LE CDD : UN CONTRAT PLUS RISQUÉ QU’IL N’Y PARAIT
Les exigences légales et jurisprudentielles relatives à la validité d’un contrat de travail à durée déterminée sont très nombreuses et diverses. Elles touchent à la fois aux mentions obligatoires, au motif de recours, à la durée du contrat, à son exécution, à son terme…
Autant d’impératifs qui multiplient les risques de sanctions financières non négligeables pour l’employeur.
En effet, l’invalidité d’un CDD fait courir un risque de requalification du contrat en CDI.
Le salarié peut non seulement solliciter une indemnité de requalification d’un mois de salaire, mais également l’ensemble des indemnités afférentes à un licenciement sans cause réelle et sérieuse, à savoir :
Une indemnité de préavis ;
Une indemnité de licenciement ;
Des dommages et intérêts pour licenciement sans cause réelle et sérieuse ;
Ainsi.
Ces indemnités viennent alors s’ajouter à l’indemnité de précarité allouée au salarié à la fin de son CDD.
Au-delà des sanctions civiles, l’employeur encourt également des sanctions pénales, l’inspecteur du travail pouvant dresser des procès-verbaux en cas de constatation des infractions.

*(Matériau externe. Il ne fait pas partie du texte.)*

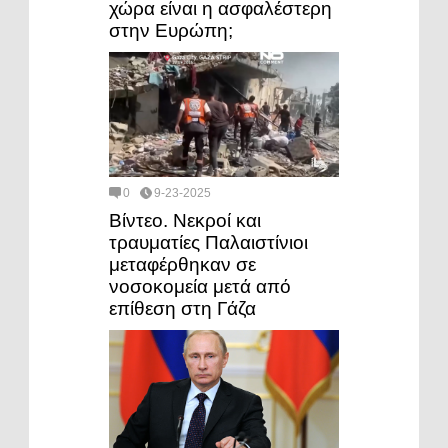
χώρα είναι η ασφαλέστερη
στην Ευρώπη;
0
9-23-2025
Βίντεο. Νεκροί και
τραυματίες Παλαιστίνιοι
μεταφέρθηκαν σε
νοσοκομεία μετά από
επίθεση στη Γάζα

Le non-respect des dispositions légales sera alors sanctionné par une amende.
Dans l’esprit de beaucoup d’employeurs, recourir au CDD est idéal et plus simple lorsqu’on ne sait pas comment va évoluer les besoins de main d’œuvre de l’entreprise ou lorsqu’on veut s’assurer que le salarié recruté sera performant à son poste.
Pourtant, on s’aperçoit que le recours au CDD fait courir des risques financiers et judiciaires importants pour l’employeur qui doit être particulièrement vigilant.
A l’inverse, le recrutement en CDI peut présenter des avantages non négligeables.
En effet, la période d’essai, plus longue en matière de CDI, permet de vérifier les compétences du salarié et de mettre un terme au contrat, sans motif, à une date plus éloignée que dans le cadre d’une embauche en CDD.
De surcroit, les modes et les motifs de rupture sont plus étendus en CDI comparativement au CDD dont seule la faute grave du salarié justifie la rupture anticipé au contrat.
Enfin, depuis les ordonnances Macron et l’instauration d’un barème pour licenciement sans cause réelle et sérieuse, la prévisibilité du risque judicaire augmente l’attrait pour le CDI.
En conséquence, il appartient aux employeurs de réfléchir à deux fois avant de recruter un salarié en CDD, et si cela s’avère être la meilleure option, de veiller scrupuleusement au respect de l’ensemble des dispositions légales et jurisprudentielles.